🤖 AI Summary
This study addresses the veracity of claims generated by multimodal generative search systems when citing videos as evidence. Conducting a large-scale audit of Gemini 2.5 Pro, the authors analyze 11,943 claim–video pairs across medical, economic, and general domains, revealing for the first time a phenomenon of “precise yet unsupported” detail injection. Claim support is automatically evaluated using three large language models validated by human annotators (inter-annotator agreement: 87.7%), complemented by logistic regression for attribution analysis. Findings indicate that 3.7%–18.7% of generated claims lack video support, primarily manifesting as unverifiable specifics or exaggerated statements. The risk of unsupported claims significantly increases when generated assertions diverge from source terminology or exhibit low semantic similarity to the referenced video content.
📝 Abstract
Multimodal Large Language Models (MLLMs) increasingly function as generative search systems that retrieve and synthesize answers from multimedia content, including YouTube videos. Although these systems project authority by citing specific videos as evidence, the extent to which these citations genuinely substantiate the generated claims remains unexamined. We present a large-scale audit of the Gemini 2.5 Pro multimodal search system, analyzing 11,943 claim-video pairs generated across Medical, Economic, and General domains. Through automated verification using three independent LLM judges (87.7% inter-rater agreement), validated against human annotations, we find that depending on the judge's strictness, between 3.7% and 18.7% of video-grounded claims are not supported by their cited sources. The dominant failure modes are not outright contradictions but rather unverifiable specificities and overstated claims, suggesting the system injects precise but ungrounded details from parametric knowledge while citing videos as evidence.
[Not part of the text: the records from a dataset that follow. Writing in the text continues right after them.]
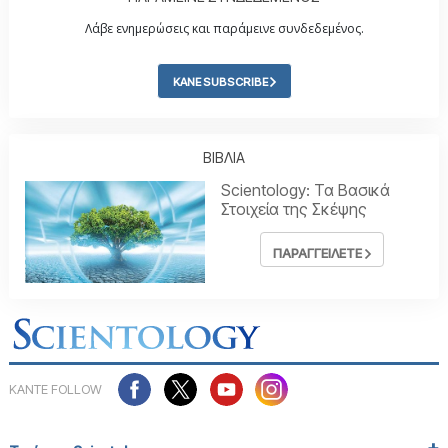
Λάβε ενημερώσεις και παράμεινε συνδεδεμένος.
ΚΑΝΕ SUBSCRIBE
ΒΙΒΛΙΑ
Scientology: Τα Βασικά
Στοιχεία της Σκέψης
ΠΑΡΑΓΓΕΙΛΕΤΕ
ΚΑΝΤΕ FOLLOW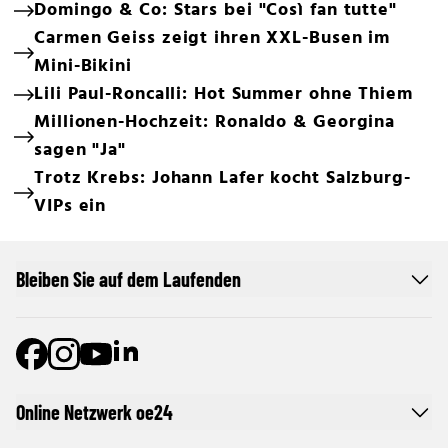
Domingo & Co: Stars bei "Così fan tutte"
Carmen Geiss zeigt ihren XXL-Busen im
Mini-Bikini
Lili Paul-Roncalli: Hot Summer ohne Thiem
Millionen-Hochzeit: Ronaldo & Georgina
sagen "Ja"
Trotz Krebs: Johann Lafer kocht Salzburg-
VIPs ein
Bleiben Sie auf dem Laufenden
Online Netzwerk oe24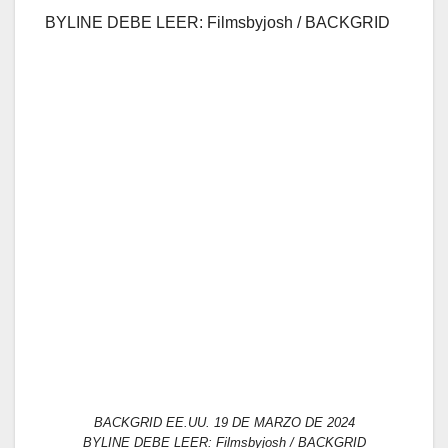
BYLINE DEBE LEER: Filmsbyjosh / BACKGRID
BACKGRID EE.UU. 19 DE MARZO DE 2024
BYLINE DEBE LEER: Filmsbyjosh / BACKGRID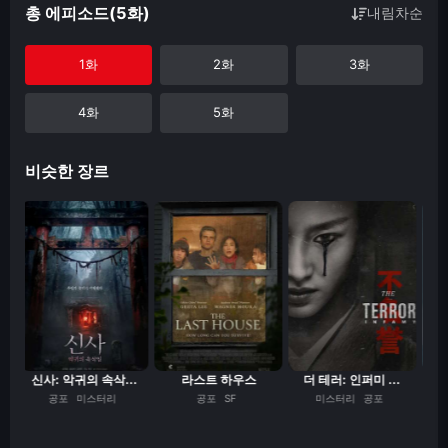
총 에피소드(5화)
내림차순
1화
2화
3화
4화
5화
비슷한 장르
.
신사: 악귀의 속삭...
라스트 하우스
더 테러: 인퍼미 ...
공포
미스터리
공포
SF
미스터리
공포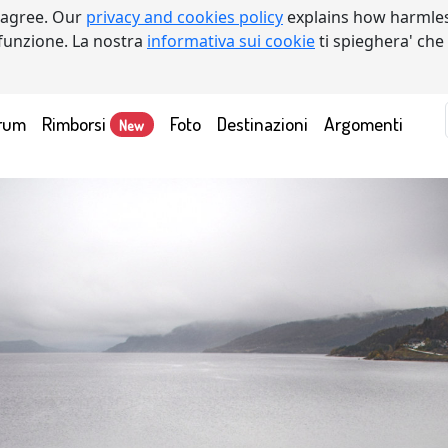
 agree. Our
privacy and cookies policy
explains how harmles
a funzione. La nostra
informativa sui cookie
ti spieghera' che
rum
Rimborsi
Foto
Destinazioni
Argomenti
New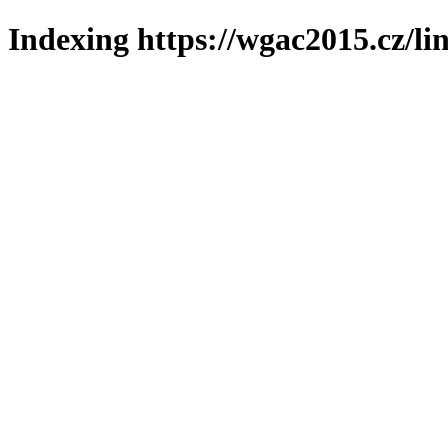
Indexing https://wgac2015.cz/li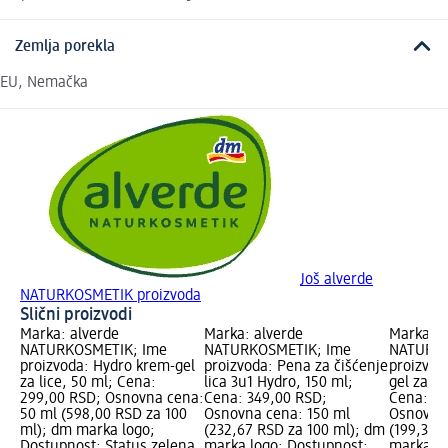
Zemlja porekla
EU, Nemačka
Još alverde
NATURKOSMETIK proizvoda
Slični proizvodi
Marka: alverde
Marka: alverde
Marka: a
NATURKOSMETIK; Ime
NATURKOSMETIK; Ime
NATURKO
proizvoda: Hydro krem-gel
proizvoda: Pena za čišćenje
proizvod
za lice, 50 ml; Cena:
lica 3u1 Hydro, 150 ml;
gel za u
299,00 RSD; Osnovna cena:
Cena: 349,00 RSD;
Cena: 29
50 ml (598,00 RSD za 100
Osnovna cena: 150 ml
Osnovna 
ml); dm marka logo;
(232,67 RSD za 100 ml); dm
(199,33 
Dostupnost: Status zelena
marka logo; Dostupnost:
marka lo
Exploratory post-hoc analysis via logistic regression reveals properties associated with these failures: claims departing from source vocabulary ($β= -1.6$ to $-3.1$, $p < 0.01$) and claims with low semantic similarity to the video transcript ($β= -2.1$ to $-11.6$, $p < 0.01$) are significantly more likely to be unsupported. These findings characterize the current trustworthiness of video-based generative search and highlight the gap between the confidence these systems project and the fidelity of their outputs.